Los automóviles chinos continúan ganando terreno en México. Durante los primeros seis meses de 2026, aproximadamente uno de cada seis vehículos nuevos vendidos en el país correspondió a una marca de origen chino.
De enero a junio se comercializaron 137 mil 525 unidades de estas compañías, casi 30 por ciento más que las 107 mil 712 registradas durante el mismo periodo de 2025, de acuerdo con un reporte de la Asociación Mexicana de Distribuidores de Automotores (AMDA).
Con estos resultados, las marcas chinas concentraron 17 por ciento del mercado nacional de vehículos nuevos, frente al 14 por ciento alcanzado un año antes. Su crecimiento ha sido acelerado: en 2020 representaban menos del uno por ciento de las ventas y para 2022 ya habían llegado al siete por ciento.
BYD se mantiene como la compañía china con mayor presencia en el mercado mexicano. Durante el primer semestre vendió 33 mil 969 vehículos, una cifra ligeramente menor a las 34 mil 606 unidades colocadas en el mismo periodo del año anterior.
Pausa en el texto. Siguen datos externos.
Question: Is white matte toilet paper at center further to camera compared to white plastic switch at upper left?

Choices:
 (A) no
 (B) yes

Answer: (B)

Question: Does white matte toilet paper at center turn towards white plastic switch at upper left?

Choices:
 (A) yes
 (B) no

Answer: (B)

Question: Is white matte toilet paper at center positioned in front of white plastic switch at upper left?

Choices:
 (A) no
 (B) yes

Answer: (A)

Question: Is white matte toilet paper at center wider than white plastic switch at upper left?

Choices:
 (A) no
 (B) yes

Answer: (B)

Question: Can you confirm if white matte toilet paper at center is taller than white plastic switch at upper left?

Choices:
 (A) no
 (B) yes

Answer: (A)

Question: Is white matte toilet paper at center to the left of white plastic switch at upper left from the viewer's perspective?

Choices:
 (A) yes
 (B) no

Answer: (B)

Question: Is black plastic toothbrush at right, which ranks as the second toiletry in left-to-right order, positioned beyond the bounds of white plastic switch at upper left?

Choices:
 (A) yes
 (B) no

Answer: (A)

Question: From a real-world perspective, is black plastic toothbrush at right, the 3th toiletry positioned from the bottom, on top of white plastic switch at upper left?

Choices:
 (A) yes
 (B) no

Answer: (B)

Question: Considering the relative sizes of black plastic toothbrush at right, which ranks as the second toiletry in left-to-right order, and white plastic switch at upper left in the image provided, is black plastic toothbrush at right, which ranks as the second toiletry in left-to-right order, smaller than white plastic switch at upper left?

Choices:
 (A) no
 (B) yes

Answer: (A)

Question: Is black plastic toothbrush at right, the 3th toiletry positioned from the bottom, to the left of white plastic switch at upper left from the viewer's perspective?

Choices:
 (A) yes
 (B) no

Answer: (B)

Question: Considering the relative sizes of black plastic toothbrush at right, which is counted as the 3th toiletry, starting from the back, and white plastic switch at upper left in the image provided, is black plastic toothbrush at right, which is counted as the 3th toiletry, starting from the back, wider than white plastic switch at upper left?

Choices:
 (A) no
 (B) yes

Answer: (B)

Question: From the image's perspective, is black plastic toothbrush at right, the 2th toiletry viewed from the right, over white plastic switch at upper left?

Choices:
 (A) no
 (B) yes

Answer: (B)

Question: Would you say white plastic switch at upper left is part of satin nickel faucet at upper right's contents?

Geely fue la empresa que registró el mayor crecimiento, seguida por MG Motor, Changan y Chirey, marcas que han ampliado rápidamente sus catálogos, redes de distribuidores y opciones de vehículos eléctricos, híbridos y de combustión.
El avance de estas empresas se relaciona con una estrategia basada en precios competitivos, equipamiento tecnológico y una oferta cada vez más amplia. La presión generada por esta competencia también ha obligado a las armadoras tradicionales a contener aumentos y ofrecer mejores condiciones a los consumidores.
El crecimiento ocurrió pese a que México elevó a 50 por ciento el arancel para los automóviles importados desde China y otros países asiáticos con los que no mantiene tratados de libre comercio. La medida entró en vigor el 1 de enero de 2026 con el objetivo de proteger la industria y el empleo nacionales.
Sin embargo, las autoridades federales consideran que las cifras de ventas no muestran todavía el efecto completo de la nueva tarifa, debido a que varias compañías acumularon inventarios antes de su entrada en vigor.
De acuerdo con la Secretaría de Economía, las importaciones de vehículos de marcas chinas disminuyeron 43 por ciento durante los primeros cinco meses del año, aunque muchas de las unidades que ya se encontraban almacenadas en México continuaron comercializándose.
La AMDA prevé que las firmas chinas seguirán aumentando su participación, aunque a un ritmo más moderado. Una de las claves será determinar si las compañías absorben el costo de los nuevos aranceles, reducen sus márgenes de ganancia o trasladan una parte del incremento al precio final de los vehículos.